▶ [GIVEN DATA]
———

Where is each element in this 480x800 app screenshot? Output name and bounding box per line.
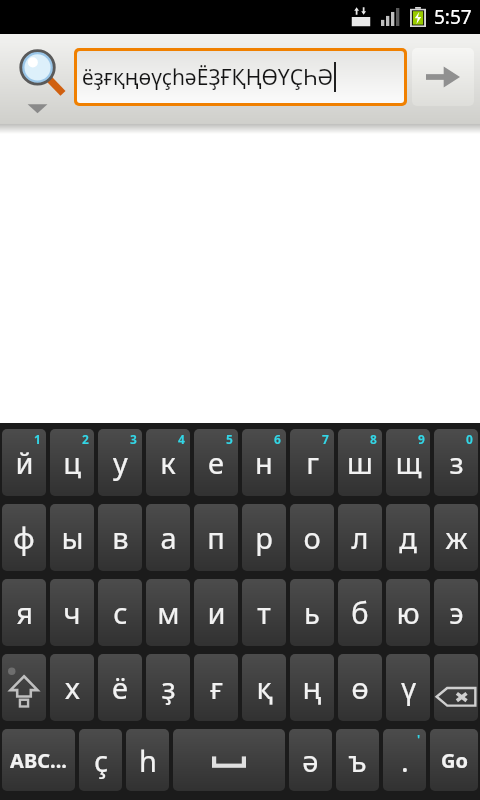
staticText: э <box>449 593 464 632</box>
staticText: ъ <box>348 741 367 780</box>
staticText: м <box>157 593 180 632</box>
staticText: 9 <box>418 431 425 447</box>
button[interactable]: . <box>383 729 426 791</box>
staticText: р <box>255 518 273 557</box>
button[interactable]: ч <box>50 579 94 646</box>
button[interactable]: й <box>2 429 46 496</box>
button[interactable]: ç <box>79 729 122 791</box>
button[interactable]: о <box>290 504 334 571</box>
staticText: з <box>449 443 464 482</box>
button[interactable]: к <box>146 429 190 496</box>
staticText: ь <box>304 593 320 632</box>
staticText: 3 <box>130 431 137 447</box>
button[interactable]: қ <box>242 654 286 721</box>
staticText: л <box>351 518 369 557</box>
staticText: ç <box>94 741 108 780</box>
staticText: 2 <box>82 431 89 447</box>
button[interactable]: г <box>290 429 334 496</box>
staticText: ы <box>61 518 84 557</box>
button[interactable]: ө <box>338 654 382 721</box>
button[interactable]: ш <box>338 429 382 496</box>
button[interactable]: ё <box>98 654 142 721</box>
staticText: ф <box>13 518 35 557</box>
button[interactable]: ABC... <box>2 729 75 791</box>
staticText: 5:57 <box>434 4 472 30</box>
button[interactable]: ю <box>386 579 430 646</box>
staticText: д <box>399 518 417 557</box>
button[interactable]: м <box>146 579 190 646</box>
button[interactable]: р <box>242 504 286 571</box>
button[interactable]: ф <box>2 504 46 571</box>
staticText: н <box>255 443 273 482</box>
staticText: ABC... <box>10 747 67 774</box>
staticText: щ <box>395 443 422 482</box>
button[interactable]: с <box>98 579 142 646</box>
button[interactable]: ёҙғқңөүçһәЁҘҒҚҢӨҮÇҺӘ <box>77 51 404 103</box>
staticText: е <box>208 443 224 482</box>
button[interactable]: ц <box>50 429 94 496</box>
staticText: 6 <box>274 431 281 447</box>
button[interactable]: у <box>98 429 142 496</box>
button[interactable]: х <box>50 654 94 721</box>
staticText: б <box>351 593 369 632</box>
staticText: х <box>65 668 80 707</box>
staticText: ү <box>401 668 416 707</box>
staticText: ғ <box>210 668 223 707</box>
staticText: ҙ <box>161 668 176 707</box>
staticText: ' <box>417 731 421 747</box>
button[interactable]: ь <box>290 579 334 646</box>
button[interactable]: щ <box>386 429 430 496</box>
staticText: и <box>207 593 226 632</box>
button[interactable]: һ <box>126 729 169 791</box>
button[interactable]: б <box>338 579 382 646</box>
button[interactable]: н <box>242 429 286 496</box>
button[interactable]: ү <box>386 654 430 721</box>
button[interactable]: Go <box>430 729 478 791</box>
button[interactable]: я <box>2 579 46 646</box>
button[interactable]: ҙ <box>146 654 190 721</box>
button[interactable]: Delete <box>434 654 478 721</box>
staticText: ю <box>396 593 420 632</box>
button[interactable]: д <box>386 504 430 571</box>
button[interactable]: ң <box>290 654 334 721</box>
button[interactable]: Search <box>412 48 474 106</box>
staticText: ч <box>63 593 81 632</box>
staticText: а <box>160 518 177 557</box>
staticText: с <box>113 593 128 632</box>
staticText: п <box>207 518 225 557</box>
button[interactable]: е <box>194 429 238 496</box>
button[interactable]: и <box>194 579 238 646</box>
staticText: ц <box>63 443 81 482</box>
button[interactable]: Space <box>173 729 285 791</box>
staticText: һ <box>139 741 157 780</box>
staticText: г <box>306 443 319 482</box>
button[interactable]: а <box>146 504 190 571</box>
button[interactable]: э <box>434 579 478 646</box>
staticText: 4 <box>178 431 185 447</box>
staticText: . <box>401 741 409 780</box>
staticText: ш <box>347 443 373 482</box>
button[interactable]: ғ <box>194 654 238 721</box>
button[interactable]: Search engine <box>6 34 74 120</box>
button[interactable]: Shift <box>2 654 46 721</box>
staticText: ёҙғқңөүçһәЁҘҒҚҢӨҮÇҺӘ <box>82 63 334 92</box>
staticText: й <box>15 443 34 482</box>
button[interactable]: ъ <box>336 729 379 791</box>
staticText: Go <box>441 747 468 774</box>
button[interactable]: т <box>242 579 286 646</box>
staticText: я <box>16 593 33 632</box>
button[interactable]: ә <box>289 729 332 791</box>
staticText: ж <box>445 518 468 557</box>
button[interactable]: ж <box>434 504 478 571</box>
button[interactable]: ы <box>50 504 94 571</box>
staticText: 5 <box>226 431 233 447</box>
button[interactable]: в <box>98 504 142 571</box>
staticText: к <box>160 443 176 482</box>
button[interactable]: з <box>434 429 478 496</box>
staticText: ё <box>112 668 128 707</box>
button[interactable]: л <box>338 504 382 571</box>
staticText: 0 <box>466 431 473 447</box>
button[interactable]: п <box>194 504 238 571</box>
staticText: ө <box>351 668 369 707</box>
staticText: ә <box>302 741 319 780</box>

———

Copy out each line of the data where the string "ёҙғқңөүçһәЁҘҒҚҢӨҮÇҺӘ" appears.

▶ [OUTPUT OF THE TASK]
button[interactable]: ёҙғқңөүçһәЁҘҒҚҢӨҮÇҺӘ <box>77 51 404 103</box>
staticText: ёҙғқңөүçһәЁҘҒҚҢӨҮÇҺӘ <box>82 63 334 92</box>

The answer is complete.